StarlingX is an O-RAN darling, version 9.0 toughened & hardened

News this month sees StarlingX 9.0 offering an open source cloud stack that has been ‘hardened’ by telcos such as Kddi, T-Systems, Verizona and Vodafone/

StarlingX itself is an open source distributed cloud platform for IoT, 5G, O-RAN and edge computing.

O-RAN (or ORAN) is written in full as Open Radio Access Network and is a nonproprietary version of the Radio Access Network (RAN) system that allows interoperation between cellular networks

StarlingX combines Ceph, OpenStack, Kubernetes and other technologies to create a cloud software stack that provides telecom carriers and enterprises with what they need to deploy an edge cloud on a few servers or hundreds of them. 

Container-based and scalable, StarlingX is used by applications in industrial IoT, telecom, video delivery and other ultra-low latency, high-performance use cases. 

StarlingX is used in production among large telecom operators around the globe. Operators are utilising the container-based platform for their 5G and O-RAN backbone infrastructures along with relying on the project’s features to easily manage the lifecycle of the infrastructure components and services. 

Backbone network infrastructure

StarlingX is said to be is ideal for enterprises seeking a highly performant distributed cloud architecture.
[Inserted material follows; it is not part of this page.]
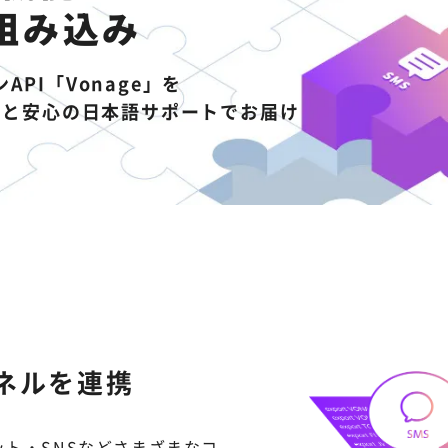
組み込み
PI「Vonage」を
クと安心の日本語サポートでお届け
ネルを連携
ャット・SNSなどさまざまなコ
Organisations are evaluating the platform for use cases such as backbone network infrastructure for railway systems and high-performance edge datacenter solutions. 
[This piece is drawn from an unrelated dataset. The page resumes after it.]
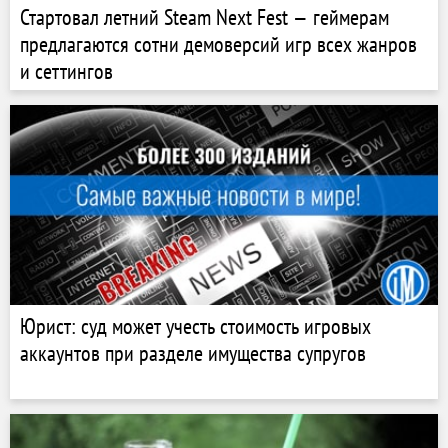
Стартовал летний Steam Next Fest — геймерам
предлагаются сотни демоверсий игр всех жанров
и сеттингов
Юрист: суд может учесть стоимость игровых
аккаунтов при разделе имущества супругов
Managing forest fires is another new use case that has emerged and is being researched by a new StarlingX user and contributor.

“StarlingX adoption continues to grow as more organisations learn of the platform’s unique advantages in supporting modern-day workloads at scale; in fact, one current user has documented its deployment of 20,000 nodes and counting,” said Ildikó Váncsa, director of community, for the Open Infrastructure Foundation. “Accordingly, this StarlingX 9.0 release prioritises enhancements for scaling, updating and upgrading the end-to-end environment.

Also during this release cycle, StarlingX collaborated closely with Arm and AMD for a coordinated effort towards increasing the diversity of hardware supported.” continued Váncsa. 

This collaboration also includes building out lab infrastructure to continuously test the project on a diverse set of hardware platforms.

“Across cloud, 5G and edge computing, power efficiency and lower TCO is critical for developers in bringing new innovations to market,” said Eddie Ramirez, vice president of go-to-market, Infrastructure Line of Business, Arm. “StarlingX plays a vital role in this mission and we’re pleased to be working with the community so that developers and users can leverage the power efficiency advantages of the Arm architecture going forward.”

The StarlingX project launched in 2018, with initial code for the project contributed by Wind River and Intel. Active contributors to the project include Wind River, Intel and 99Cloud. Well-known users of the software in production include T-Systems, Verizon and Vodafone. 

The StarlingX community is actively collaborating with several other groups such as the OpenInfra Edge Computing Group, ONAP, the O-RAN Software Community (SC), Akraino and more.